Friday, September 7, 2012

F&W’s Masters Series: Lessons from Grilling and BBQ Maven Elizabeth Karmel

“I use tongs like an extension of my hand,” says Hill Country chef and barbecue/grilling expert Elizabeth Karmel. Here she explains the difference between the two crafts and how to perfect both. F&W’s Masters Series: Lessons from Grilling and BBQ Maven Elizabeth Karmel Hill Country chef and barbecue/grilling expert Elizabeth Karmel. Photo courtesy of Cramer-Krasselt.

Whether it’s a tip on testing a gas connection or knowing when your brisket’s done, few know more about cooking over flames than Elizabeth Karmel—and fewer still can explain the hows and whys as clearly. The North Carolina native has been obsessed with fire cookery for nearly two decades. In the 2000s she brought Texas barbecue to the Northeast as the executive chef of Hill Country Barbecue and Market in New York City and Washington, DC. The author of three books on the subject also keeps a trove of information on her twin websites, elizabethkarmel.com and girlsatthegrill.com. Here she shares the differences between a rub, a mop and a sauce, plus why you should oil your food, not your grill grates.

I was living in New Orleans, and I was missing my North Carolina pulled pork. I realized that I was going to have to teach myself how to make it if I was going to have it more than a couple of times a year when I went home to visit. So I decided to give it a try in my backyard. I took a Boston butt (and I’ll tell the blasphemous truth: I put it on a gas grill with some wood chips) and basically let it cook using indirect heat until the whole outside was covered with beautiful rendered fat that looked like cracklins. The outside was crunchy, and inside the meat was so tender, all you had to do was use two forks to pull it—into pulled pork! Then I made the Lexington-style dip, a.k.a. the vinegar barbecue sauce, which I grew up with. I made that by taste memory, too. I loved what I tasted, and I fed a whole houseful of hungry folks who proclaimed it just as good as any pulled pork they’d had in North Carolina. That was the beginning of my barbecue love story.

Barbecue is a culture and a lifestyle, it’s not just about the food—it is an authentic community. Even at competitions, which are very competitive, everyone is family. If you run out of something or forget a spice or a tool, your neighbor will loan it to you if they have it. Nobody’s trying to sabotage anyone—or if they do, they don’t stay in the community for very long.

And I have never seen anything in my life that melts the demographics the way barbecue does. It doesn’t matter who your daddy is, what your educational level is—if you like barbecue and the other person likes barbecue, you’re fast friends. It’s a genuine community in this complicated world.

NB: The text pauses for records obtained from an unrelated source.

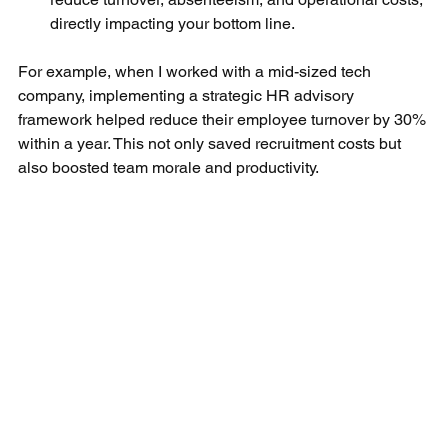
directly impacting your bottom line.
For example, when I worked with a mid-sized tech 
company, implementing a strategic HR advisory 
framework helped reduce their employee turnover by 30% 
within a year. This not only saved recruitment costs but 
also boosted team morale and productivity.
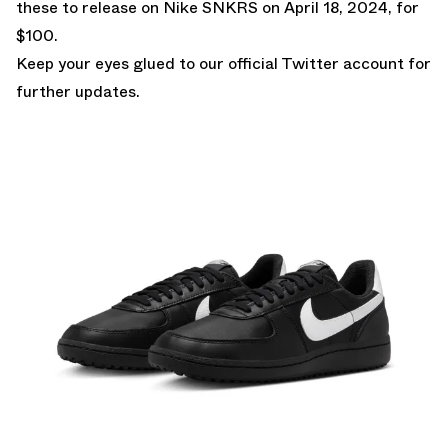
these to release on
Nike SNKRS
on April 18, 2024, for
$100.
Keep your eyes glued to
our official Twitter account
for
further updates.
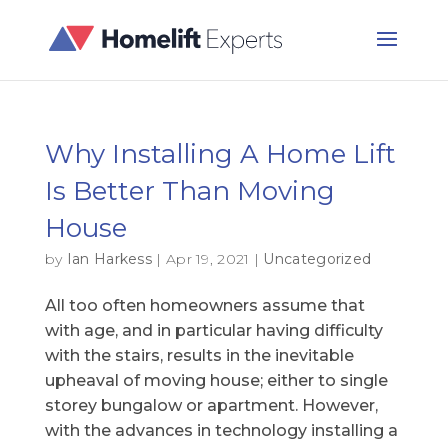
Why Installing A Home Lift
Is Better Than Moving
House
by
Ian Harkess
|
Apr 19, 2021
|
Uncategorized
All too often homeowners assume that
with age, and in particular having difficulty
with the stairs, results in the inevitable
upheaval of moving house; either to single
storey bungalow or apartment. However,
with the advances in technology installing a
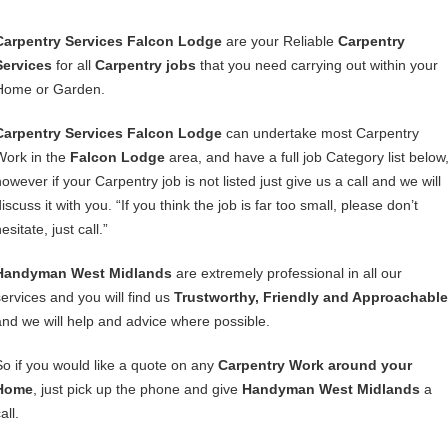
Carpentry Services Falcon Lodge
are your Reliable
Carpentry
Services
for all
Carpentry jobs
that you need carrying out within your
Home or Garden.
Carpentry Services Falcon Lodge
can undertake most Carpentry
Work in the
Falcon Lodge
area, and have a full job Category list below
owever if your Carpentry job is not listed just give us a call and we will
iscuss it with you. “If you think the job is far too small, please don’t
esitate, just call.”
Handyman West Midlands
are extremely professional in all our
services and you will find us
Trustworthy, Friendly and Approachable
and we will help and advice where possible.
So if you would like a quote on any
Carpentry Work around your
Home
, just pick up the phone and give
Handyman West Midlands
a
all.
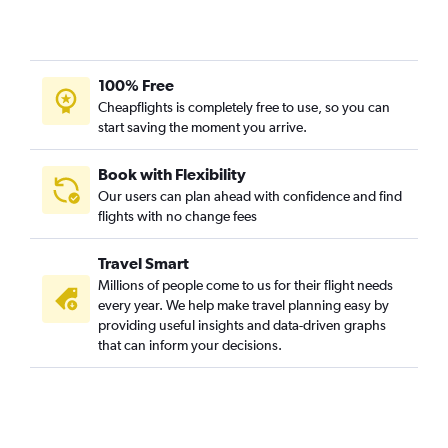
100% Free
Cheapflights is completely free to use, so you can
start saving the moment you arrive.
Book with Flexibility
Our users can plan ahead with confidence and find
flights with no change fees
Travel Smart
Millions of people come to us for their flight needs
every year. We help make travel planning easy by
providing useful insights and data-driven graphs
that can inform your decisions.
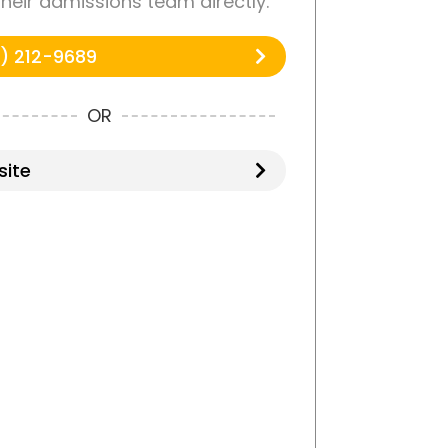
 their admissions team directly.
) 212-9689
OR
ite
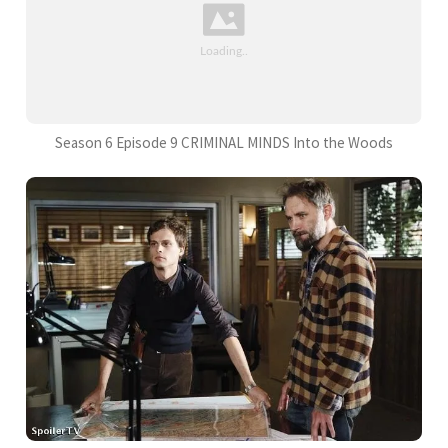
Season 6 Episode 9 CRIMINAL MINDS Into the Woods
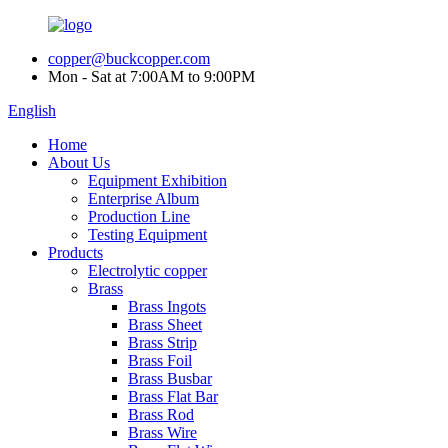
copper@buckcopper.com
Mon - Sat at 7:00AM to 9:00PM
English
Home
About Us
Equipment Exhibition
Enterprise Album
Production Line
Testing Equipment
Products
Electrolytic copper
Brass
Brass Ingots
Brass Sheet
Brass Strip
Brass Foil
Brass Busbar
Brass Flat Bar
Brass Rod
Brass Wire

In this country, we refer to grilling as “hot and quick” cooking and barbecue as “low and slow” cooking. That’s actually the subtitle of my first book, Taming the Flame: Secrets for Hot-and-Quick Grilling and Low-and-Slow BBQ, because it is easy to understand. But the real difference is that authentic barbecue is only cooked with indirect heat (no heat directly underneath the food), often for long periods—and it has to involve wood. I often say that real barbecue is seasoned by time and wood smoke. That wood smoke is different region to region, but a kiss of natural wood smoke is what makes barbecue barbecue.

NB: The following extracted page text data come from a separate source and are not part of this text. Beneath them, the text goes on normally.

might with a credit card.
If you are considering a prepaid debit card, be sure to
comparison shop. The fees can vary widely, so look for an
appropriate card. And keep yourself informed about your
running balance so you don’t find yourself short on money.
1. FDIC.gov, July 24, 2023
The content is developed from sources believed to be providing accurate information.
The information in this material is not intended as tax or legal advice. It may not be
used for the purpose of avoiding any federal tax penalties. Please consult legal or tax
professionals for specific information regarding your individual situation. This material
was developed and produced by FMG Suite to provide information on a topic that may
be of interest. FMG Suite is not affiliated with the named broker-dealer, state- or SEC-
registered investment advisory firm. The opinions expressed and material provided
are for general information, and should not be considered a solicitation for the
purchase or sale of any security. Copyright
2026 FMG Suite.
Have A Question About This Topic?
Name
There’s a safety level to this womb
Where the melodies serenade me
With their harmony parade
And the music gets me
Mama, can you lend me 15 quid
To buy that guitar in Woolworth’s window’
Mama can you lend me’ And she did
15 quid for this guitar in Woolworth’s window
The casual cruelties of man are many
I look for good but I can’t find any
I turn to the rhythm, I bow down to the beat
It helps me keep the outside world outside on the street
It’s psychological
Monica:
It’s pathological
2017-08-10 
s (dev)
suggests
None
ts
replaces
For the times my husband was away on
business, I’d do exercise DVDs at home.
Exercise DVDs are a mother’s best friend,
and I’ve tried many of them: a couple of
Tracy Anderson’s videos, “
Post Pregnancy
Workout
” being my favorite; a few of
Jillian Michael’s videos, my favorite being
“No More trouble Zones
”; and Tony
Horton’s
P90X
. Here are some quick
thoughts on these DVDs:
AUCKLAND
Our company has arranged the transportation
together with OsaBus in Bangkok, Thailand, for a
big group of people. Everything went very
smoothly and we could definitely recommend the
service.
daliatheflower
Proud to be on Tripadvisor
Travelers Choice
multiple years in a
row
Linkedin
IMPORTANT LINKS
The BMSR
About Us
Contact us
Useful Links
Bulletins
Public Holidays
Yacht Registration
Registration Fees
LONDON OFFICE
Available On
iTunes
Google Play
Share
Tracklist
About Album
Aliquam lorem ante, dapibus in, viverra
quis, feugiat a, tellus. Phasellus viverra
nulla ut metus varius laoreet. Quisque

Direct heat is cooking directly over a heat source; indirect heat is cooking food by convection or hot air rotating around the food. I tell people who cook indoors that direct heat is like sautéeing or broiling, and indirect heat is like roasting or baking. The combo method is my favorite way to grill: sear over direct heat, finish over indirect. For indirect heat, if I’m cooking with coals, I’ll arrange the coals on either side of a drip pan. Some people say to pile all the coals to one side, but one side is inevitably hotter than the other, and you have to rotate the food to cook it evenly. If the heat is even, you don’t have to touch the food. With a gas grill, I turn the burners off under wherever I place the food but make sure that I light at least two burners on either side of the food. It’s all about making sure that the heat is even and consistent.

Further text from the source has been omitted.